Estereótipos e idade: a terceira idade e o sexo

Contribuição: Clara Vasconcelos


Em novembro de 2008, o ministério da saúde lançou a campanha: “Sexo não tem idade. Proteção também não”. Pela primeira vez, pessoas da terceira idade se tornam público de uma campanha de prevenção a AIDS. Tal ausência de investimentos anteriores neste público alvo, nos remete aos estereotipos que a sociedade cultiva em relação a pessoas mais idosas.

Segue informações sobre campanha http://images.google.com/imgres?imgurl=http://www.tubarao.sc.gov.br/f/noticias/31594-31605-P.jpg&imgrefurl=http://www.tubarao.sc.gov.br/secretarias/comunicacao-social/noticias/campanha-contra-a-aids-tera-distribuicao-de-preservativos-em-bailes-de-idosos&usg=__YbyvycpQMUAZUKWyoGJ3sixDeNc=&h=175&w=196&sz=16&hl=pt-BR&start=19&um=1&tbnid=9SJ7rZO9tB-oLM:&tbnh=93&tbnw=104&prev=/images%3Fq%3Dcampanha%2Bcontra%2Baids%2Bna%2Bterceira%2Bidade%26hl%3Dpt-BR%26client%3Diceweasel-a%26rls%3Dorg.debian:pt-BR:unofficial%26sa%3DN%26um%3D1

2 comentários sobre “Estereótipos e idade: a terceira idade e o sexo

  1. Campanha extremamente necessária.
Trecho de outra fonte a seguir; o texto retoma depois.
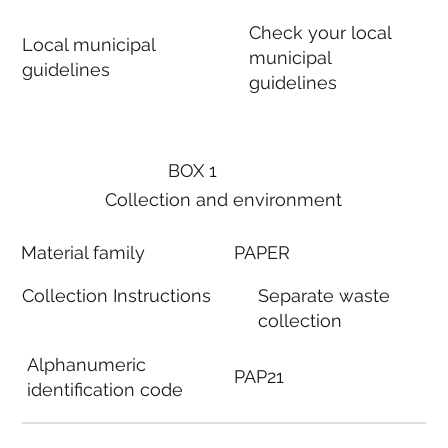
Check your local
Local municipal
municipal
guidelines
guidelines
BOX 1
Collection and environment
Material family
PAPER
Collection Instructions
Separate waste
collection
Alphanumeric
PAP21
identification code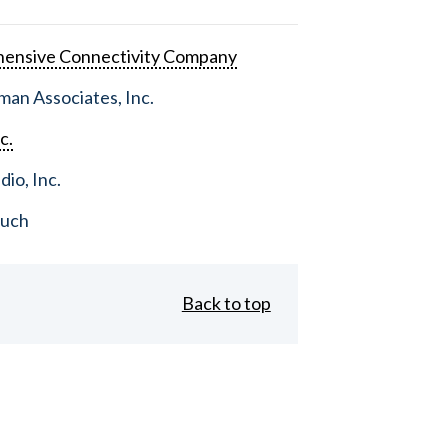
ensive Connectivity Company
an Associates, Inc.
c.
dio, Inc.
ouch
Back to top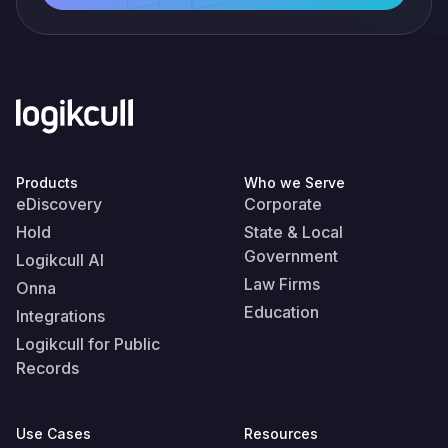
Products
Who we Serve
eDiscovery
Corporate
Hold
State & Local
Government
Logikcull AI
Law Firms
Onna
Education
Integrations
Logikcull for Public
Records
Use Cases
Resources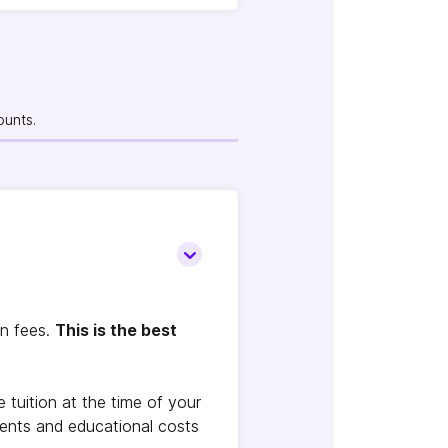
ounts.
on fees.
This is the best
tuition at the time of your
ments and educational costs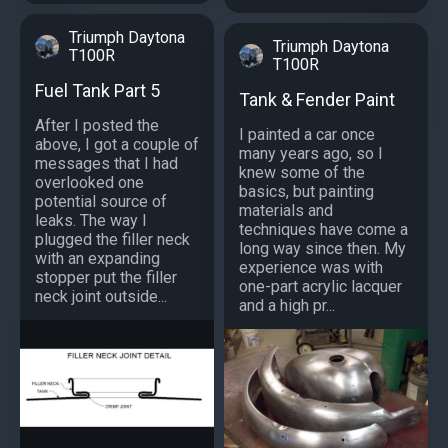
Triumph Daytona
Triumph Daytona
T100R
T100R
Fuel Tank Part 5
Tank & Fender Paint
After I posted the
I painted a car once
above, I got a couple of
many years ago, so I
messages that I had
knew some of the
overlooked one
basics, but painting
potential source of
materials and
leaks. The way I
techniques have come a
plugged the filler neck
long way since then. My
with an expanding
experience was with
stopper put the filler
one-part acrylic lacquer
neck joint outside...
and a high pr...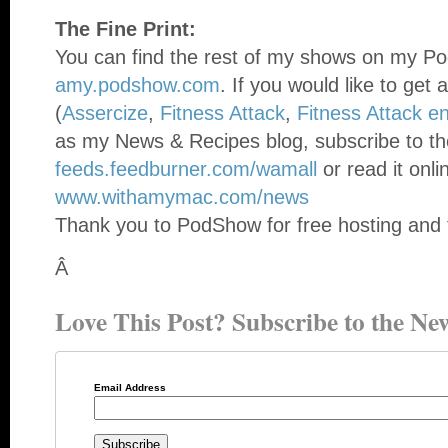
The Fine Print:
You can find the rest of my shows on my Po
amy.podshow.com
. If you would like to get 
(
Assercize
,
Fitness Attack
,
Fitness Attack e
as my News & Recipes blog, subscribe to th
feeds.feedburner.com/wamall
or read it onli
www.withamymac.com/news
Thank you to PodShow for free hosting and 
Â
Love This Post? Subscribe to the New
Email Address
O número de idosos soropositivos aumentou drasticamente nos últimos anos e o fator que tem causado esse aumento é o não uso dos preservativos pela falta de costume. A campanha vem incitar a reflexão de tios e tias sobre a proteção.

    O grande problema é que muitas idosas não pedem para que seus maridos usarem o preservativo e, com a ideia da submissão feminina, quando os maridos dizem que não vão usar, elas acabam aceitando. Outras campanhas precisam ser feitas por essas mulheres, pois elas são as maiores vítimas, já que em muitos casos os parceiros têm relações desprotegidas fora do casamento e trazem a doença consigo.

  2. Além da campanha em prol do uso de camisinha entre idosos, é necessário estar atento sobre o padrões sócio-culturais que determinam o não uso da camisinha. Algumas mulheres, por exemplo,mesmo conhecendo os possíveis riscos de uma relação sexual desprotegida,não solicitam o uso do preservativo por medo ou vergonha de serem “mal entendidas” pelo parceiro e deste fato prejudicar o seu relacionamento. Pode parecer absurdo ou contraditório nos dias de hoje, porém algumas heranças culturais de submissão e obediência feminina infelizmente ainda operam atualmente.